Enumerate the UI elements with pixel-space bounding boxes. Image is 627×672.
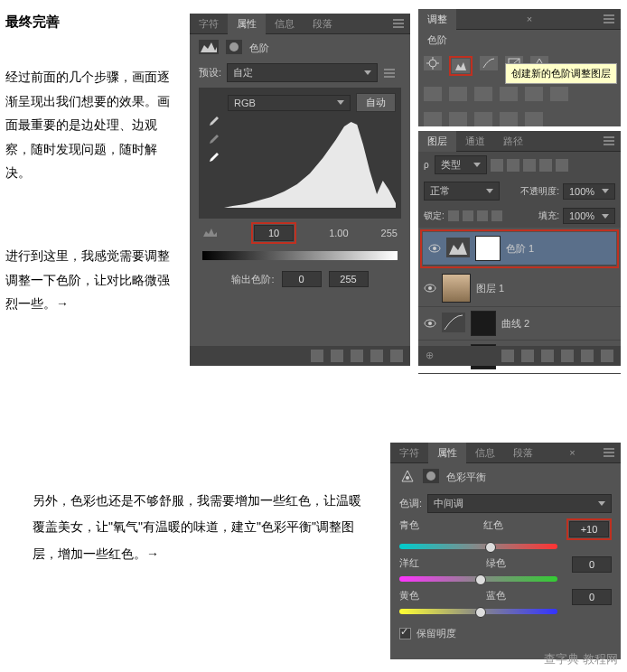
blend-mode-dropdown[interactable]: 正常 [424,182,500,201]
tab-adjustments[interactable]: 调整 [418,9,456,30]
eyedropper-white-icon[interactable] [207,151,220,163]
footer-icon-1[interactable] [311,350,323,362]
brightness-icon[interactable] [424,56,442,70]
lock-all-icon[interactable] [491,210,502,221]
layer-image-1[interactable]: 图层 1 [418,270,621,307]
layers-menu-icon[interactable] [603,135,615,146]
tab-char[interactable]: 字符 [390,443,428,463]
fill-input[interactable]: 100% [563,208,615,224]
lock-trans-icon[interactable] [448,210,459,221]
filter-adj-icon[interactable] [507,159,519,172]
layer-thumb[interactable] [442,274,471,303]
channel-dropdown[interactable]: RGB [228,95,351,111]
bw-icon[interactable] [474,87,492,101]
tab-info[interactable]: 信息 [266,14,304,34]
preset-dropdown[interactable]: 自定 [227,63,378,82]
adj-add-icon[interactable] [541,350,554,362]
tab-info[interactable]: 信息 [466,443,504,463]
filter-type-icon[interactable] [523,159,536,172]
yellow-blue-slider[interactable] [399,609,557,614]
hue-icon[interactable] [424,87,442,101]
preserve-label: 保留明度 [416,627,456,640]
tab-paths[interactable]: 路径 [494,131,532,152]
yellow-blue-value[interactable] [572,589,612,605]
footer-icon-2[interactable] [331,350,343,362]
close-icon[interactable]: × [521,12,538,26]
output-gradient[interactable] [202,251,398,260]
layer-curves-2[interactable]: 曲线 2 [418,307,621,341]
tab-layers[interactable]: 图层 [418,131,456,152]
filter-pixel-icon[interactable] [491,159,503,172]
tone-dropdown[interactable]: 中间调 [427,494,612,513]
output-black[interactable] [282,271,322,287]
filter-smart-icon[interactable] [556,159,568,172]
input-black[interactable] [254,225,294,241]
preset-label: 预设: [199,66,221,79]
input-gamma: 1.00 [329,228,348,238]
output-white[interactable] [329,271,369,287]
cyan-red-slider[interactable] [399,544,557,549]
layer-levels-1[interactable]: 色阶 1 [423,232,616,266]
adj-menu-icon[interactable] [603,14,615,24]
panel-menu-icon[interactable] [392,18,405,29]
footer-icon-4[interactable] [370,350,383,362]
svg-point-2 [229,42,239,51]
curves-icon[interactable] [480,56,498,70]
svg-point-6 [433,247,436,250]
visibility-icon[interactable] [424,284,436,293]
magenta-green-slider[interactable] [399,576,557,582]
trash-icon[interactable] [390,350,403,362]
cb-header: 色彩平衡 [390,463,621,490]
filter-shape-icon[interactable] [539,159,552,172]
kind-dropdown[interactable]: 类型 [435,155,487,174]
kind-label: ρ [424,160,429,170]
footer-icon-3[interactable] [351,350,363,362]
layer-name[interactable]: 色阶 1 [506,242,534,256]
opacity-input[interactable]: 100% [563,183,615,200]
tab-properties[interactable]: 属性 [228,14,266,34]
preserve-luminosity-checkbox[interactable] [399,628,411,639]
tab-channels[interactable]: 通道 [456,131,494,152]
photo-filter-icon[interactable] [500,87,518,101]
group-icon[interactable] [561,350,574,362]
lock-pos-icon[interactable] [477,210,488,221]
eyedropper-gray-icon[interactable] [207,133,220,145]
tab-para[interactable]: 段落 [504,443,542,463]
mask-thumb[interactable] [471,311,496,336]
tab-properties[interactable]: 属性 [428,443,466,463]
channel-mixer-icon[interactable] [525,87,543,101]
threshold-icon[interactable] [474,112,492,126]
lock-row: 锁定: 填充: 100% [418,204,621,228]
posterize-icon[interactable] [449,112,467,126]
lock-paint-icon[interactable] [463,210,473,221]
visibility-icon[interactable] [424,319,436,328]
auto-button[interactable]: 自动 [356,93,396,112]
lookup-icon[interactable] [550,87,568,101]
fx-icon[interactable] [501,350,514,362]
selective-color-icon[interactable] [525,112,543,126]
colorbal-icon[interactable] [449,87,467,101]
tab-para[interactable]: 段落 [304,14,342,34]
layer-name[interactable]: 曲线 2 [501,317,529,331]
close-icon[interactable]: × [564,445,580,460]
visibility-icon[interactable] [428,244,441,253]
cb-menu-icon[interactable] [603,447,615,458]
mask-add-icon[interactable] [521,350,534,362]
invert-icon[interactable] [424,112,442,126]
fill-label: 填充: [538,210,559,222]
article-title: 最终完善 [5,9,60,35]
tab-char[interactable]: 字符 [190,14,228,34]
eyedropper-black-icon[interactable] [207,115,220,127]
cyan-red-value[interactable] [569,521,609,537]
layers-tabs: 图层 通道 路径 [418,131,621,152]
new-layer-icon[interactable] [581,350,594,362]
magenta-green-value[interactable] [572,556,612,573]
gradient-map-icon[interactable] [500,112,518,126]
levels-adj-icon[interactable] [452,59,470,73]
svg-point-16 [406,476,409,480]
histogram-area: RGB 自动 [199,88,401,219]
layer-name[interactable]: 图层 1 [476,282,504,295]
mask-thumb[interactable] [475,236,501,261]
preset-menu-icon[interactable] [383,68,396,79]
trash-icon[interactable] [601,350,613,362]
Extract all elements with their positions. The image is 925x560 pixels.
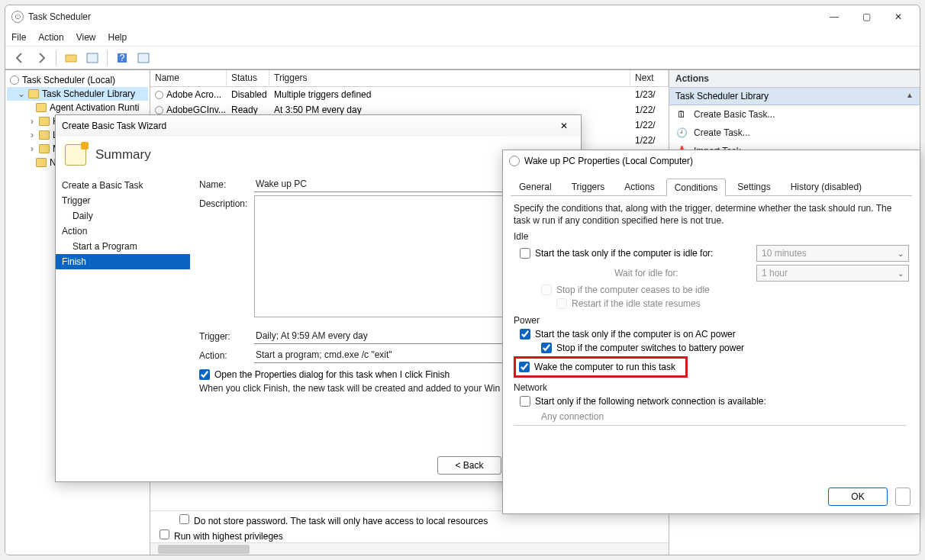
task-options: Do not store password. The task will onl… [150, 510, 669, 542]
folder-icon [39, 117, 50, 126]
label-trigger: Trigger: [199, 328, 254, 342]
idle-start-checkbox[interactable] [520, 248, 530, 259]
wizard-heading: Summary [95, 147, 151, 163]
back-button[interactable]: < Back [437, 456, 501, 475]
actions-header: Actions [669, 70, 920, 88]
forward-button[interactable] [33, 50, 50, 66]
task-icon: 🕘 [675, 127, 688, 139]
tree-library[interactable]: ⌄Task Scheduler Library [7, 87, 148, 101]
col-status[interactable]: Status [227, 70, 269, 86]
clock-icon [10, 76, 19, 85]
svg-text:?: ? [120, 53, 125, 63]
horizontal-scrollbar[interactable] [150, 542, 669, 555]
open-properties-checkbox[interactable] [199, 369, 210, 380]
table-row[interactable]: Adobe Acro...DisabledMultiple triggers d… [150, 87, 669, 102]
step-create[interactable]: Create a Basic Task [56, 178, 190, 193]
cancel-button[interactable] [895, 488, 910, 506]
col-triggers[interactable]: Triggers [269, 70, 630, 86]
folder-icon [36, 158, 47, 167]
tab-history[interactable]: History (disabled) [782, 178, 870, 195]
ok-button[interactable]: OK [828, 488, 888, 506]
step-finish[interactable]: Finish [56, 254, 190, 269]
no-store-password-checkbox[interactable] [179, 514, 189, 524]
clock-icon [155, 91, 163, 99]
col-name[interactable]: Name [150, 70, 227, 86]
menu-help[interactable]: Help [108, 32, 127, 43]
idle-stop-checkbox [541, 285, 552, 295]
step-trigger[interactable]: Trigger [56, 193, 190, 208]
actions-group[interactable]: Task Scheduler Library▲ [669, 88, 920, 105]
tab-general[interactable]: General [511, 178, 560, 195]
menu-view[interactable]: View [76, 32, 96, 43]
expand-icon[interactable]: › [28, 116, 36, 127]
chevron-down-icon: ⌄ [898, 269, 904, 278]
task-icon: 🗓 [675, 108, 688, 121]
action-create-basic-task[interactable]: 🗓Create Basic Task... [669, 105, 920, 124]
tree-root[interactable]: Task Scheduler (Local) [7, 73, 148, 87]
tab-settings[interactable]: Settings [729, 178, 778, 195]
maximize-button[interactable]: ▢ [851, 8, 881, 26]
properties-title: Wake up PC Properties (Local Computer) [524, 156, 693, 166]
back-button[interactable] [11, 50, 28, 66]
wizard-title: Create Basic Task Wizard [62, 121, 553, 131]
collapse-icon[interactable]: ⌄ [18, 89, 25, 99]
folder-icon [39, 130, 50, 140]
grid-header: Name Status Triggers Next [150, 70, 669, 87]
clock-icon: ⏲ [11, 11, 24, 23]
step-start-program[interactable]: Start a Program [56, 239, 190, 254]
idle-wait-select[interactable]: 1 hour⌄ [756, 265, 909, 282]
clock-icon [509, 156, 520, 166]
idle-duration-select[interactable]: 10 minutes⌄ [756, 245, 909, 262]
step-daily[interactable]: Daily [56, 208, 190, 224]
folder-icon [28, 89, 39, 98]
expand-icon[interactable]: › [28, 143, 36, 154]
minimize-button[interactable]: — [819, 8, 849, 26]
tab-triggers[interactable]: Triggers [563, 178, 614, 195]
tab-actions[interactable]: Actions [616, 178, 662, 195]
svg-rect-1 [87, 53, 98, 63]
idle-restart-checkbox [556, 298, 567, 309]
network-checkbox[interactable] [520, 396, 530, 407]
window-title: Task Scheduler [28, 11, 819, 22]
step-action[interactable]: Action [56, 224, 190, 239]
wizard-steps: Create a Basic Task Trigger Daily Action… [56, 173, 190, 449]
chevron-up-icon: ▲ [906, 91, 914, 101]
help-icon[interactable]: ? [114, 50, 131, 66]
section-network: Network [514, 382, 909, 393]
titlebar: ⏲ Task Scheduler — ▢ ✕ [5, 5, 920, 28]
conditions-description: Specify the conditions that, along with … [514, 202, 909, 227]
close-button[interactable]: ✕ [553, 118, 575, 134]
section-power: Power [514, 315, 909, 326]
clock-icon [155, 106, 163, 114]
highest-privileges-checkbox[interactable] [160, 529, 169, 539]
menu-action[interactable]: Action [38, 32, 63, 43]
menu-file[interactable]: File [11, 32, 26, 43]
section-idle: Idle [514, 231, 909, 242]
close-button[interactable]: ✕ [883, 8, 914, 26]
network-connection-select[interactable]: Any connection [514, 408, 906, 426]
col-next[interactable]: Next [630, 70, 669, 86]
panel-icon[interactable] [84, 50, 101, 66]
folder-icon[interactable] [63, 50, 79, 66]
properties-tabs: General Triggers Actions Conditions Sett… [503, 172, 920, 195]
label-action: Action: [199, 347, 254, 361]
label-description: Description: [199, 195, 254, 209]
svg-rect-0 [66, 55, 76, 62]
ac-power-checkbox[interactable] [520, 329, 530, 340]
wizard-icon [65, 144, 86, 166]
label-name: Name: [199, 176, 254, 190]
folder-icon [39, 144, 50, 153]
expand-icon[interactable]: › [28, 130, 36, 140]
highlight-box: Wake the computer to run this task [514, 356, 688, 378]
folder-icon [36, 103, 47, 112]
action-create-task[interactable]: 🕘Create Task... [669, 124, 920, 142]
tab-conditions[interactable]: Conditions [666, 179, 727, 196]
tree-item[interactable]: Agent Activation Runti [7, 101, 148, 114]
panel2-icon[interactable] [135, 50, 152, 66]
menubar: File Action View Help [5, 28, 920, 47]
chevron-down-icon: ⌄ [898, 249, 904, 258]
battery-stop-checkbox[interactable] [541, 343, 552, 353]
svg-rect-4 [138, 53, 149, 63]
wake-computer-checkbox[interactable] [519, 362, 530, 372]
toolbar: ? [5, 47, 920, 69]
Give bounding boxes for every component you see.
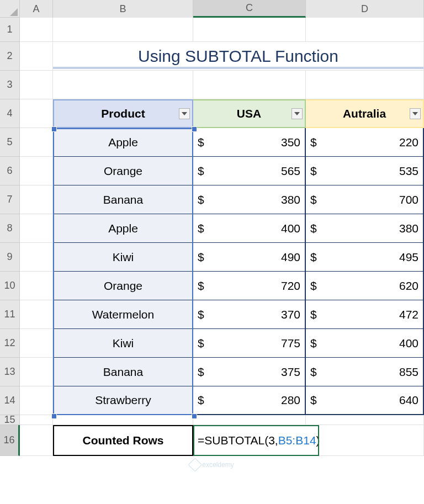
column-headers: ABCD [20,0,424,18]
row-header-16[interactable]: 16 [0,425,20,456]
cell-australia[interactable]: $220 [306,128,424,157]
cell-usa[interactable]: $775 [193,329,306,358]
row-header-2[interactable]: 2 [0,42,20,71]
cell-product[interactable]: Orange [53,272,193,300]
row-header-11[interactable]: 11 [0,300,20,329]
cell-product[interactable]: Banana [53,358,193,386]
cell-australia[interactable]: $620 [306,272,424,300]
row-header-10[interactable]: 10 [0,272,20,300]
header-usa[interactable]: USA [193,99,306,128]
cell-usa[interactable]: $490 [193,243,306,272]
cell-usa[interactable]: $565 [193,157,306,185]
cell-grid: Using SUBTOTAL FunctionProductUSAAutrali… [20,18,424,456]
cell-australia[interactable]: $495 [306,243,424,272]
cell-usa[interactable]: $375 [193,358,306,386]
cell-product[interactable]: Banana [53,185,193,214]
cell-usa[interactable]: $720 [193,272,306,300]
cell-product[interactable]: Watermelon [53,300,193,329]
row-header-4[interactable]: 4 [0,99,20,128]
cell-product[interactable]: Strawberry [53,386,193,415]
row-header-8[interactable]: 8 [0,214,20,243]
cell-product[interactable]: Orange [53,157,193,185]
column-header-C[interactable]: C [193,0,306,18]
header-australia[interactable]: Autralia [306,99,424,128]
select-all-corner[interactable] [0,0,20,18]
filter-dropdown-icon[interactable] [179,108,190,119]
cell-product[interactable]: Kiwi [53,329,193,358]
row-header-5[interactable]: 5 [0,128,20,157]
cell[interactable] [193,18,306,42]
spreadsheet: ABCD 12345678910111213141516 Using SUBTO… [0,0,424,504]
filter-dropdown-icon[interactable] [292,108,303,119]
row-header-12[interactable]: 12 [0,329,20,358]
cell[interactable] [53,18,193,42]
cell-australia[interactable]: $855 [306,358,424,386]
filter-dropdown-icon[interactable] [410,108,421,119]
column-header-D[interactable]: D [306,0,424,18]
watermark: exceldemy [190,460,234,470]
formula-cell[interactable]: =SUBTOTAL(3,B5:B14) [193,425,424,456]
cell-product[interactable]: Apple [53,214,193,243]
cell[interactable] [20,18,53,42]
cell-australia[interactable]: $400 [306,329,424,358]
row-header-7[interactable]: 7 [0,185,20,214]
cell-australia[interactable]: $640 [306,386,424,415]
row-headers: 12345678910111213141516 [0,18,20,456]
cell-usa[interactable]: $400 [193,214,306,243]
cell-product[interactable]: Apple [53,128,193,157]
row-header-15[interactable]: 15 [0,415,20,425]
cell-usa[interactable]: $280 [193,386,306,415]
header-product[interactable]: Product [53,99,193,128]
cell-australia[interactable]: $700 [306,185,424,214]
cell-usa[interactable]: $350 [193,128,306,157]
cell-australia[interactable]: $380 [306,214,424,243]
cell[interactable] [306,18,424,42]
row-header-3[interactable]: 3 [0,71,20,99]
column-header-B[interactable]: B [53,0,193,18]
row-header-14[interactable]: 14 [0,386,20,415]
page-title[interactable]: Using SUBTOTAL Function [53,42,424,71]
cell-australia[interactable]: $472 [306,300,424,329]
row-header-1[interactable]: 1 [0,18,20,42]
cell-product[interactable]: Kiwi [53,243,193,272]
cell-usa[interactable]: $380 [193,185,306,214]
cell-australia[interactable]: $535 [306,157,424,185]
cell-usa[interactable]: $370 [193,300,306,329]
column-header-A[interactable]: A [20,0,53,18]
row-header-6[interactable]: 6 [0,157,20,185]
counted-rows-label[interactable]: Counted Rows [53,425,193,456]
row-header-13[interactable]: 13 [0,358,20,386]
row-header-9[interactable]: 9 [0,243,20,272]
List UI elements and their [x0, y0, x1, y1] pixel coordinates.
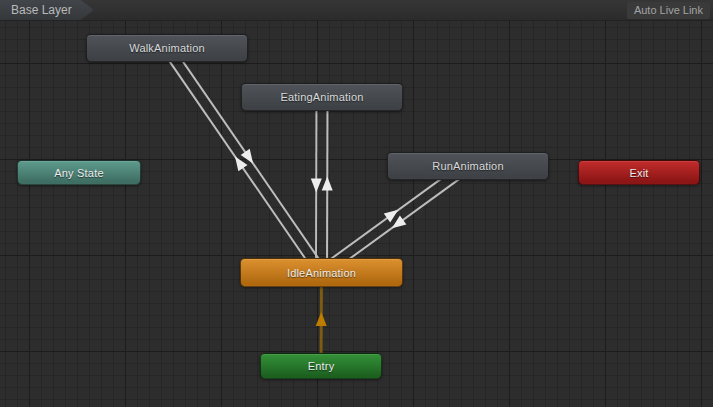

■ ■ ■ ■

WORK TO COMPLETE:
Give the number of lines containing "white" in the entries, and no other text.

ANSWER TO THE EXERCISE:
2